Pressure is dangerous, the temperature alone is safe if you don't touch it. I burned myself once figuring this out. Turn off the Pavoni, and open the steam wand into a receptacle. When it stops making any noise, lift the lever all the way up (to equalize pressure throughout, like popping your ears), then slowly twist off the top cap. If it makes absolutely any noise, stop and wait a bit more. I got away a few times with just turning the cap to this point, but I turned a bit too far once, which is how I scalded myself.

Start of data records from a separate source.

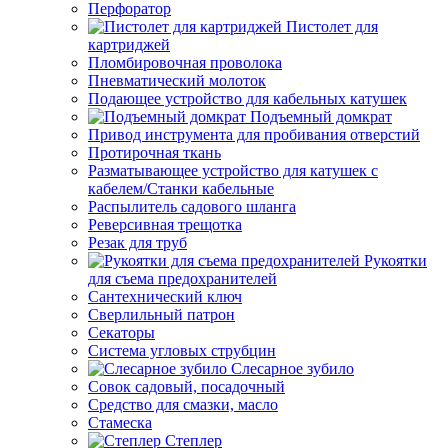
Перфоратор
Пистолет для
картриджей
Пломбировочная проволока
Пневматический молоток
Подающее устройство для кабельных катушек
Подъемный домкрат
Привод инструмента для пробивания отверстий
Протирочная ткань
Разматывающее устройство для катушек с
кабелем/Станки кабельные
Распылитель садового шланга
Реверсивная трещотка
Резак для труб
Рукоятки
для съема предохранителей
Сантехнический ключ
Сверлильный патрон
Секаторы
Система угловых струбцин
Слесарное зубило
Совок садовый, посадочный
Средство для смазки, масло
Стамеска
Степлер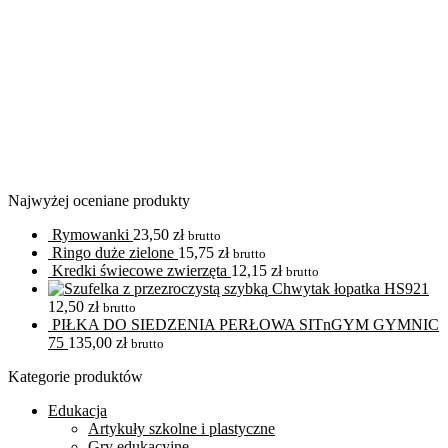
Najwyżej oceniane produkty
Rymowanki
23,50
zł
brutto
Ringo duże zielone
15,75
zł
brutto
Kredki świecowe zwierzęta
12,15
zł
brutto
Chwytak łopatka HS921
12,50
zł
brutto
PIŁKA DO SIEDZENIA PERŁOWA SITnGYM GYMNIC
75
135,00
zł
brutto
Kategorie produktów
Edukacja
Artykuły szkolne i plastyczne
Gry edukacyjne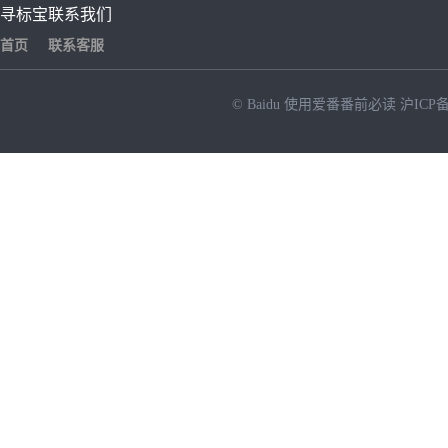
寻标宝
联系我们
首页
联系客服
© Baidu
使用爱番番前必读
沪ICP备
NEW
HOT
暂时没有搜索结果…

Once the cap is off, refill till the level is almost out of view in the glass tube, retighten, close the steam wand, and fire up. Reheating takes much less time than a cold start. Some people leave the wand open; I open it after reheating to clear trapped water, but leave it on for the reheat like a lid on a pot I want to boil.

David Jenkins:
I've had my Pavoni Europiccola in daily use since 1977. I have installed a Pavoni Professional pressure gauge on the machine so that I can get consistent temperature. For the benefit of all you that do not have this, I measured the TIME it takes to get to the proper brewing temperature; it's been pretty consistent: Fill the machine half full of water. Open the steam wand valve. Turn both switches ON. When the steam wand starts to sputter, give it five seconds to blow the air out from above the water and the steaming to begin. Then close the valve, wait SIXTY SECONDS and turn the "HI" switch off. This is a good brewing temperature (around 192 degrees F). Make your coffee, THEN turn the "HI" switch back on and bring it up to the temperature where the safety valve hisses a bit to steam your milk. My biggest mistake over the years was steaming the milk first. If your water is at that high a temperature, you'll "burn" the coffee and it will be bitter. Try the technique above, it made a dramatic improvement in my coffee. A good information source is Espresso from Bean to Cup by Nick Jurich, available from Thanksgiving Coffee at 1-800-648-6491 for about twelve dollars. It gives detailed instructions on grinding, tamping, frothing milk, temperatures and pressures, and also has a very good "branching" troubleshooting guide (if you get result C, use a finer grind; if you get result B, use more coffee, etc.). It helped me a lot.

Robert Stokes has another suggestion:
He gets good results by grinding to gritty, rather than powdery, and tamping hard. He says he's also done well with extremely fine (pre-ground) coffee and light tamping, but feels he can perform a hard tamp more consistently than a light one.